Some little girls begin dreaming of their wedding day from the time they can mouth the words, "I do." Whatever 32-year-old Jennifer Wilbanks of Duluth, Georgia, might have dreamed, surely it didn't involve a bright afghan draped over her head as she returned from a cross-country disappearing act on the morning of what was supposed to be her wedding day.
Alright, so she got cold feet. She was feeling the pressure and needed to escape from the stress for a while. Lots of brides are overwhelmed with wedding preparations. And considering Wilbanks' nuptials were to be a 600 guest affair at the lavish Atlanta Athletic Club, complete with 28 bridal attendants, well, it's understandable, right?
Maybe, except that she didn't tell anyone of her plan to skip town when she went out for an evening jog without keys, cell phone, money, identification, and, incidentally, her engagement ring. Her family thought she had been kidnapped. Enter the local police, the FBI, and the national media—suddenly, her case of pre-wedding jitters was the scoop of the week.
The country's mind immediately shifted to Wilbanks' fiancé, John Mason. We've cried along with the families of Laci Peterson and Lori Hacking. We know domestic violence statistics and that the most dangerous place for a woman is in her home. So when word got out that Mason had been the last person to see Wilbanks, in many minds he was already convicted. He took a private polygraph test to prove his innocence, but the American public was too wary to blindly believe the results.

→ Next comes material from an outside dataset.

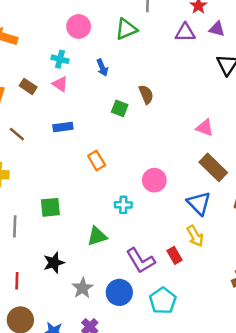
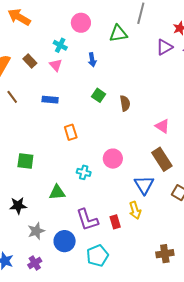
purple triangle: (185, 33) -> (164, 47), turned -42
brown semicircle: (146, 94) -> (125, 103), moved

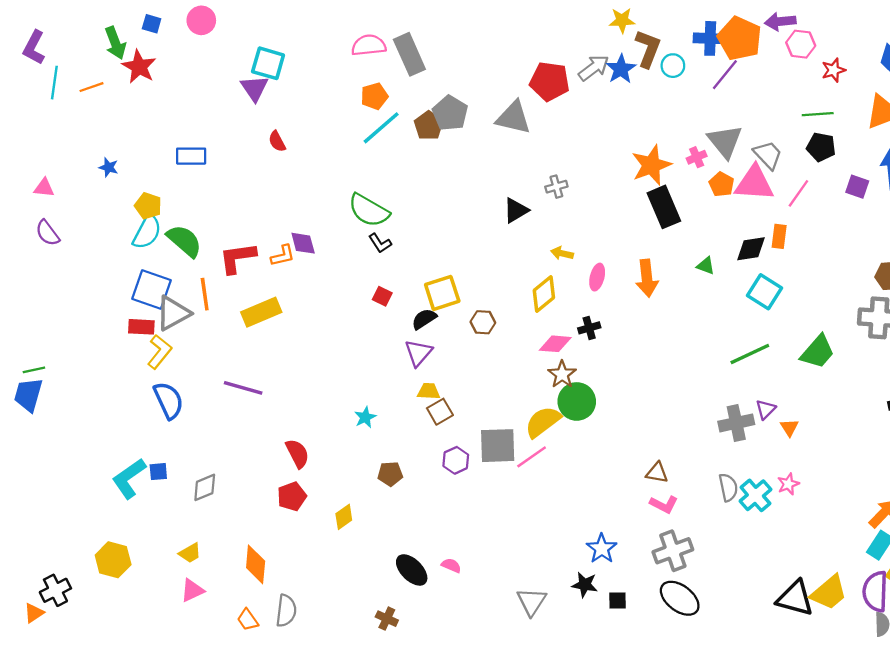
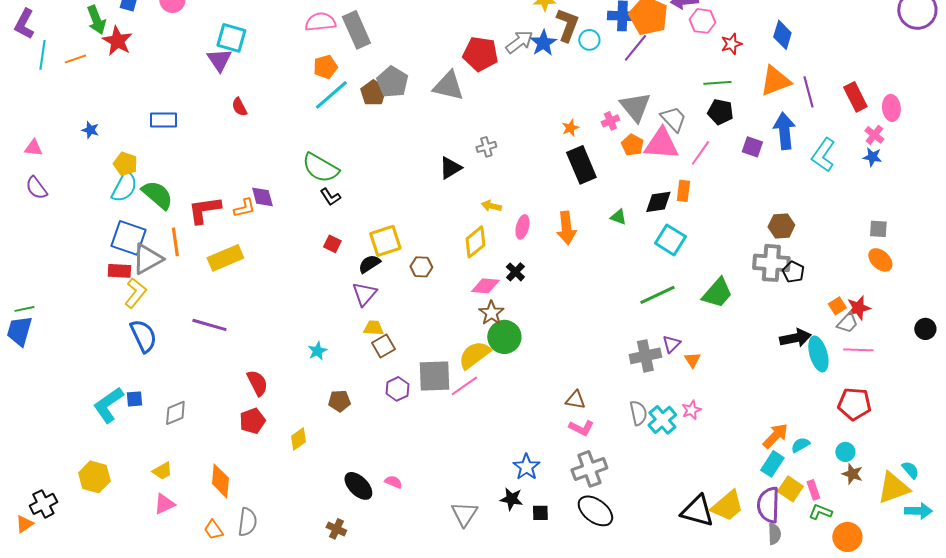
orange star: (651, 165) -> (570, 128), size x0.5
black cross: (589, 328) -> (515, 272), turned -30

A few days later when Wilbanks showed up in a 7-Eleven phone booth in New Mexico, everyone was elated that she was alive and well, even if she had a bad hair cut. But then as the FBI interrogated her, her initial claim—that a Hispanic man and white woman had jumped her and then released her after chopping off her hair—fell apart. Within a few hours, we learned that she had never been kidnapped, and Wilbanks was dubbed "The Runaway Bride." Naming a minority as one of her imaginary abductors certainly didn't win her any points either.
But all's well that ends well, right? Not exactly.
We were fooled. And America doesn't like to be fooled. The story played with our emotions, and since 9/11, our emotions are on a constant high. The American public felt betrayed, toyed with, just plain tricked by Wilbanks' departure. We understand that she probably didn't actually plan to scare her family or her fellow Americans, but she didn't even consider them when she decided to vanish right before the most important day in her life. So what exactly has to happen to set things right by the public?
One option is to take her to court. Unfortunately, the American public can't sue an individual for making fools of them, but Gwinnett County District Attorney Danny Porter can charge Wilbanks with the false reporting of a crime, a misdemeanor punishable by up to a year in jail, or the felony of making false statements, which carries a maximum of five years' imprisonment. The D.A. is weighing the evidence and said that if he concludes Wilbanks left spontaneously, he would be less inclined to charge her. Notably, the charges would come from Wilbanks' statements after she was located, and not from her running in the first place.
The disappearance part would fall under the concerns of the city of Duluth, which can seek to recover costs it expended in its search for Wilbanks—and it isn't small change. Between $40,000 and $100,000 in taxpayer money was spent looking for Wilbanks, so there is more to the story than just America's hurt feelings. Wilbanks' nuptial jitters hit us in our hearts and our pockets, and for the latter there is legal recourse.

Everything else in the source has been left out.